Page-level text extractions
<<<<

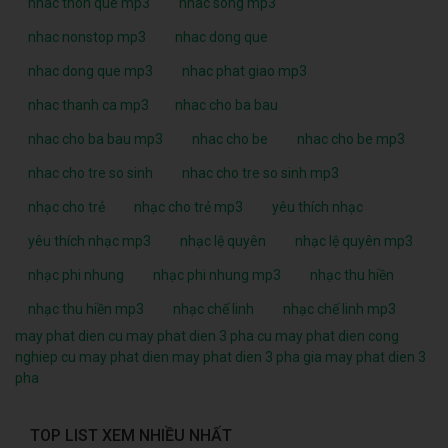
nhac thon que mp3
nhac song mp3
nhac nonstop mp3
nhac dong que
nhac dong que mp3
nhac phat giao mp3
nhac thanh ca mp3
nhac cho ba bau
nhac cho ba bau mp3
nhac cho be
nhac cho be mp3
nhac cho tre so sinh
nhac cho tre so sinh mp3
nhạc cho trẻ
nhạc cho trẻ mp3
yêu thích nhạc
yêu thích nhạc mp3
nhạc lệ quyên
nhạc lệ quyên mp3
nhạc phi nhung
nhạc phi nhung mp3
nhạc thu hiền
nhạc thu hiền mp3
nhạc chế linh
nhạc chế linh mp3
may phat dien cu
may phat dien 3 pha cu
may phat dien cong
nghiep cu
may phat dien
may phat dien 3 pha
gia may phat dien 3
pha
TOP LIST XEM NHIỀU NHẤT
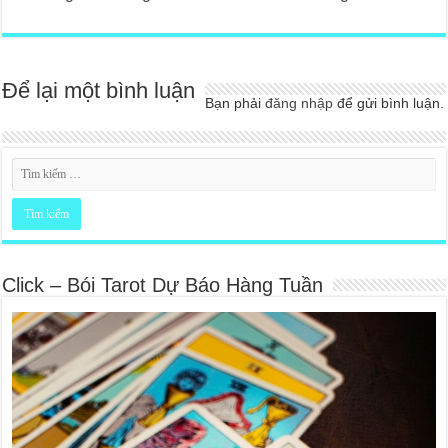
Để lại một bình luận
Bạn phải
đăng nhập
để gửi bình luận.
Click – Bói Tarot Dự Báo Hàng Tuần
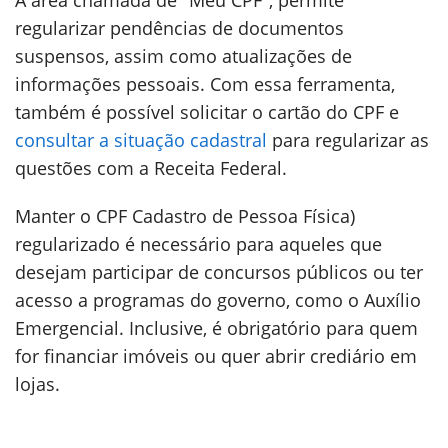
A área chamada de "Meu CPF", permite
regularizar pendências de documentos
suspensos, assim como atualizações de
informações pessoais. Com essa ferramenta,
também é possível solicitar o cartão do CPF e
consultar a situação cadastral
para regularizar as
questões com a Receita Federal.
Manter o CPF Cadastro de Pessoa Física)
regularizado é necessário para aqueles que
desejam participar de concursos públicos ou ter
acesso a programas do governo, como o Auxílio
Emergencial. Inclusive, é obrigatório para quem
for financiar imóveis ou quer abrir crediário em
lojas.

>>>>

#### Problem to solve:
Every entry is to be reproduced word for word, and no image is carried over.

#### Task solution:
nhac thon que mp3
nhac song mp3
nhac nonstop mp3
nhac dong que
nhac dong que mp3
nhac phat giao mp3
nhac thanh ca mp3
nhac cho ba bau
nhac cho ba bau mp3
nhac cho be
nhac cho be mp3
nhac cho tre so sinh
nhac cho tre so sinh mp3
nhạc cho trẻ
nhạc cho trẻ mp3
yêu thích nhạc
yêu thích nhạc mp3
nhạc lệ quyên
nhạc lệ quyên mp3
nhạc phi nhung
nhạc phi nhung mp3
nhạc thu hiền
nhạc thu hiền mp3
nhạc chế linh
nhạc chế linh mp3
may phat dien cu
may phat dien 3 pha cu
may phat dien cong
nghiep cu
may phat dien
may phat dien 3 pha
gia may phat dien 3
pha
TOP LIST XEM NHIỀU NHẤT
Để lại một bình luận
Bạn phải
đăng nhập
để gửi bình luận.
Click – Bói Tarot Dự Báo Hàng Tuần
A área chamada de "Meu CPF", permite
regularizar pendências de documentos
suspensos, assim como atualizações de
informações pessoais. Com essa ferramenta,
também é possível solicitar o cartão do CPF e
consultar a situação cadastral
para regularizar as
questões com a Receita Federal.
Manter o CPF Cadastro de Pessoa Física)
regularizado é necessário para aqueles que
desejam participar de concursos públicos ou ter
acesso a programas do governo, como o Auxílio
Emergencial. Inclusive, é obrigatório para quem
for financiar imóveis ou quer abrir crediário em
lojas.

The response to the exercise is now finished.